— RECORDS SUPPLIED —

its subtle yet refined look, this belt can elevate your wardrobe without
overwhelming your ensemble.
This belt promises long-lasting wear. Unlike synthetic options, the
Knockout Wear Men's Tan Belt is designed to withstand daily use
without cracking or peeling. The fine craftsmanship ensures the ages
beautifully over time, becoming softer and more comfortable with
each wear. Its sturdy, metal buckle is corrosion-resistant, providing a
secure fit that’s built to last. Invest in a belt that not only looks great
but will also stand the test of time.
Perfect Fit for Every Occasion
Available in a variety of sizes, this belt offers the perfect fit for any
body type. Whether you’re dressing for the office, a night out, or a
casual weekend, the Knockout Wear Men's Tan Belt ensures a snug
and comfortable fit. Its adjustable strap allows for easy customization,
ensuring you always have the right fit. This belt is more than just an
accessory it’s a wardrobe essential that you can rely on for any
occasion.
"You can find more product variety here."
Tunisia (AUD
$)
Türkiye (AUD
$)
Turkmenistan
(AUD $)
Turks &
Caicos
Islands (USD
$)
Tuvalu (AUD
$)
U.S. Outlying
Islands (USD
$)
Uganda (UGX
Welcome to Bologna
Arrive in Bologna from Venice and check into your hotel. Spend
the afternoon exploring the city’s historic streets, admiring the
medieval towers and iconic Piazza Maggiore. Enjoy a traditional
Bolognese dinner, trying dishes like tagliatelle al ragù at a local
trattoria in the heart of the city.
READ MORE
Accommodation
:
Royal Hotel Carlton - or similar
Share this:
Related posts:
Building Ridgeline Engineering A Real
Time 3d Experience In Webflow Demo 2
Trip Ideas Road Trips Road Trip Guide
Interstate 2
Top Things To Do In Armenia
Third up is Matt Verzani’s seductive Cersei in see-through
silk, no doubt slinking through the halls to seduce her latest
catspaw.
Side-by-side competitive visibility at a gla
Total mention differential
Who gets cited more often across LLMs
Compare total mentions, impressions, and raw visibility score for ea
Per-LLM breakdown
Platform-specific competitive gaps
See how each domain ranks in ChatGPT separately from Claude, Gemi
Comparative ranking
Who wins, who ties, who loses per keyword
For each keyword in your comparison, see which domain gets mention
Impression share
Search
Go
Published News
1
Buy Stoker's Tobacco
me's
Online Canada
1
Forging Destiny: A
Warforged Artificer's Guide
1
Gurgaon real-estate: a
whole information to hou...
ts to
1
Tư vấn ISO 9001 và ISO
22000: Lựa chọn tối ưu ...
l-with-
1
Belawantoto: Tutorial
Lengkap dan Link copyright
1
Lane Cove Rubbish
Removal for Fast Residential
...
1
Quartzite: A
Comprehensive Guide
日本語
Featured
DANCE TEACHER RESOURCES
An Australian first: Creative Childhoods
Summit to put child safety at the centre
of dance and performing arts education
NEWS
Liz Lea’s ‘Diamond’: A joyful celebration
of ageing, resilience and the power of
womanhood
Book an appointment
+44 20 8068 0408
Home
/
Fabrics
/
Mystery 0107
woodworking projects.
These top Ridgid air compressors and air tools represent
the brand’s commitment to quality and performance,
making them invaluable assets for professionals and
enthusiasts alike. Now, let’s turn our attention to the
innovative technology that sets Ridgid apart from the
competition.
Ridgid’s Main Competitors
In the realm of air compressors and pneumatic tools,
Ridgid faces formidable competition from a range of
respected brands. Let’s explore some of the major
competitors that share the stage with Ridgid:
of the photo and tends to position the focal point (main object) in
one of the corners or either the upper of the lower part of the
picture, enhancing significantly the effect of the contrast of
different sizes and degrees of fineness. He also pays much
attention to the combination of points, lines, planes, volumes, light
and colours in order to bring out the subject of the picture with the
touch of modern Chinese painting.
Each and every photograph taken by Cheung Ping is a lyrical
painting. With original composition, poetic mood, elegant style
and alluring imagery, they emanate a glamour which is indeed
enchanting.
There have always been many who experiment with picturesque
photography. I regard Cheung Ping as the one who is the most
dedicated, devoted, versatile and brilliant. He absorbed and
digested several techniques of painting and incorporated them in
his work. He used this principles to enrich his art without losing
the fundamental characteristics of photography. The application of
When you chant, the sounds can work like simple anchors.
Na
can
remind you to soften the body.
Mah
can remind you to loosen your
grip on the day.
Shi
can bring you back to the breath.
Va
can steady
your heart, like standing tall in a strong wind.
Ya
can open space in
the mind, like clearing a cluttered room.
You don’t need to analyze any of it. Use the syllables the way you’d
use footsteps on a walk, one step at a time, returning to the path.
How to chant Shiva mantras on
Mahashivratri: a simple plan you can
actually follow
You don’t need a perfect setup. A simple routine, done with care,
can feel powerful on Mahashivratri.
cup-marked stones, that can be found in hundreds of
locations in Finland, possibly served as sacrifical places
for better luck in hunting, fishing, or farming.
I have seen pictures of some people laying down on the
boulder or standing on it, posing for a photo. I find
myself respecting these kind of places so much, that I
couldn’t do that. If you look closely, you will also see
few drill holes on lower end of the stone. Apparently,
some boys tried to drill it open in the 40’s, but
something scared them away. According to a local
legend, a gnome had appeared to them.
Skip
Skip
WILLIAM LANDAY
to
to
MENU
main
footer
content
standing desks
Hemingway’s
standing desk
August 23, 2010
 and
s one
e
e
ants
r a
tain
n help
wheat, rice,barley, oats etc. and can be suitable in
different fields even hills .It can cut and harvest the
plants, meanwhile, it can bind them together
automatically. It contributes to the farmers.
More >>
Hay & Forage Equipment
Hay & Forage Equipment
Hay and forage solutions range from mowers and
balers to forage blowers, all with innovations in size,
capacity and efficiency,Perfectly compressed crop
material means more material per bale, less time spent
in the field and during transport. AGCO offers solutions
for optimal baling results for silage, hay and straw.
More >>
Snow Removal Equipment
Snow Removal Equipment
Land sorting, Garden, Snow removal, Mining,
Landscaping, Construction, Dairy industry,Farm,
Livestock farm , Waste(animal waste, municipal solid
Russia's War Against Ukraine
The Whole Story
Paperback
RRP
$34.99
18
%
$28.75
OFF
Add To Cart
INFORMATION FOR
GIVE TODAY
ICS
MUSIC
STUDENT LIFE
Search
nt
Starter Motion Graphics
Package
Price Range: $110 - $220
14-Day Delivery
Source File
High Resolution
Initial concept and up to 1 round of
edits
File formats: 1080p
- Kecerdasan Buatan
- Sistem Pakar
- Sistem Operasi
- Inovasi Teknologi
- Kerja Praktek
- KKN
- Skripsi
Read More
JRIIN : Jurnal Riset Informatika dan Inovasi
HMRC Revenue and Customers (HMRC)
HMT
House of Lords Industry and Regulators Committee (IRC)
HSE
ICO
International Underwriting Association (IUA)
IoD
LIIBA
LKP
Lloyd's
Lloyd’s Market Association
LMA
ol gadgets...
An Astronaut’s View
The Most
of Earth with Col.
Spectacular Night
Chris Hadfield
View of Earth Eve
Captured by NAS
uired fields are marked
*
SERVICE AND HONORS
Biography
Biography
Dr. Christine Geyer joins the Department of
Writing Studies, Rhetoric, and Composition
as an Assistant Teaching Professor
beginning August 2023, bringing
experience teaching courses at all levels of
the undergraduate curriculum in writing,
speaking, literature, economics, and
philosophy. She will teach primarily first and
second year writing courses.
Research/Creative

— WHAT YOU WILL DO —
Count the lines of the listing above that include the word "Creative" and state the total with nothing else.

— ANSWER SPACE —
2